Today is my husband’s birthday. He would have been 35 years old.
This day has been creeping up on me since Halloween.
I found myself having to count backwards to remember just how old my husband would have been.
When I realized he would have been 35 I laughed. I laughed because he would have been “old”.
I was thinking about what my husband would look like when he was 60 years old.. 80 years old.. and as hard as I try to envision what he would look like.. my brain cannot come up with an aged Seth vision.
My brain will always see him as 31 years old.
I was thinking about when we were married and planning on growing old together.. I never was able to see us old and gray.
It’s almost like I knew he would never live to be old.
With yesterday being International Survivors of Suicide day and today being my husband’s birthday.. I find it ironic and painful.
Ironic that my husband’s birthday falls the day after Suicide Survivors day.
Years ago I didn’t even know a suicide survivor was a real thing, I would have thought a suicide survivor was someone that attempted and lived through it.. nor did I know there was a day dedicated to suicide survivors.
Years ago I never knew my husband would be dead by 31 years old.. and would be dead by suicide.
Years later here I am.. fully aware what a suicide survivor is. And fully aware there is a day to recognize the suicide survivors among us.
Now I find myself having to do math to figure out how old my husband would be.
Now I have to count backwards to figure out how long it’s been since he died.
Now I find myself dwelling in self care. Trying to get through his birthday. Then Thanksgiving. Then Christmas. Then New Years.
I’m officially half way through my six month slump that paralyzes me every year.
This time last year.. I was a very different person.
I was crippled by my husband’s birthday. I was crippled by the fear of the holidays coming up.
I was crippled by grief and fear.
Fear that I would not live through another year without my husband.
A year later here I am.. looking forward to the holidays. Looking forward to spending time with my family.

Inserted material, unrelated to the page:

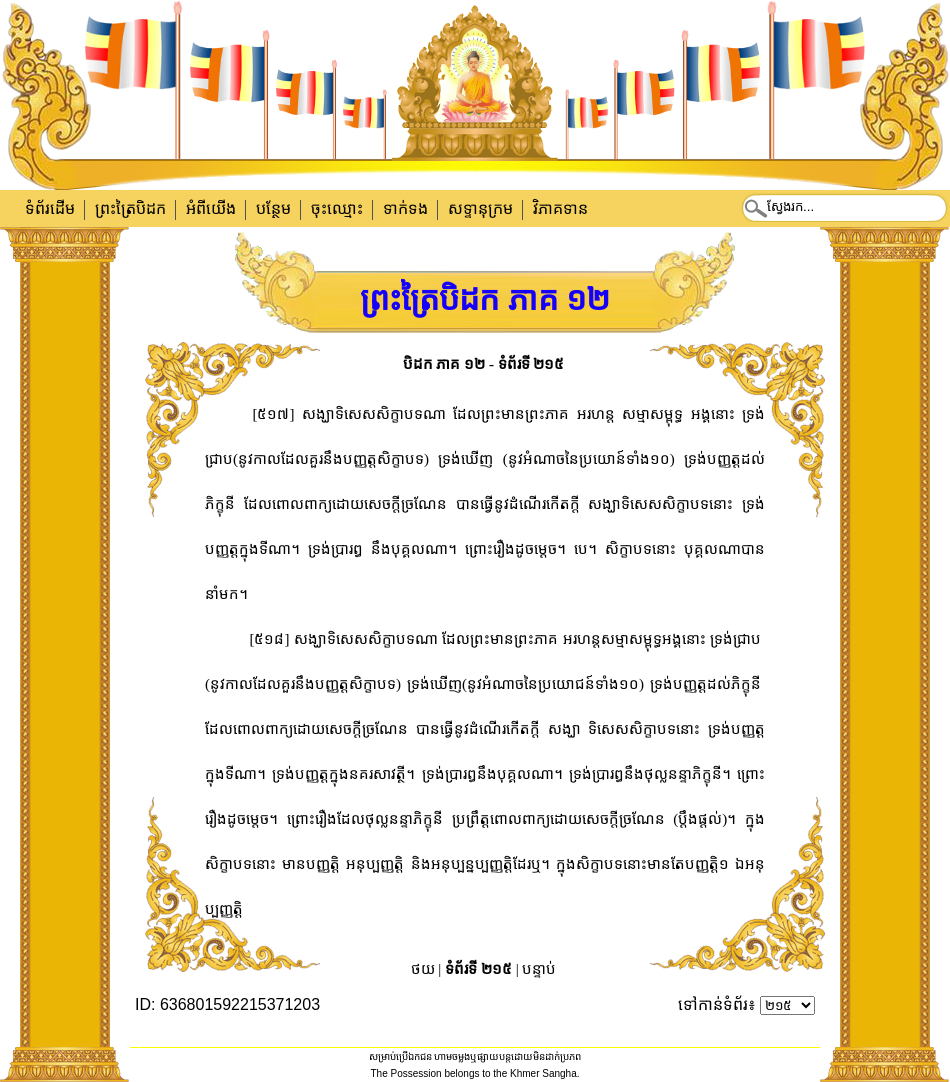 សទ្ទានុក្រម (480, 208)
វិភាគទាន (560, 208)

And not planning on hiding in bed until the day passes.
It’s amazing what passing the three year anniversary has done for me, my life and my grief.
Somewhere along this journey.. Something clicked.
Something clicked to help me recognize my husband’s birthday.. something clicked to stop the paralyzing grief that his birthday brings.
Something clicked that allowed me to say “Happy birthday honey, I love you.”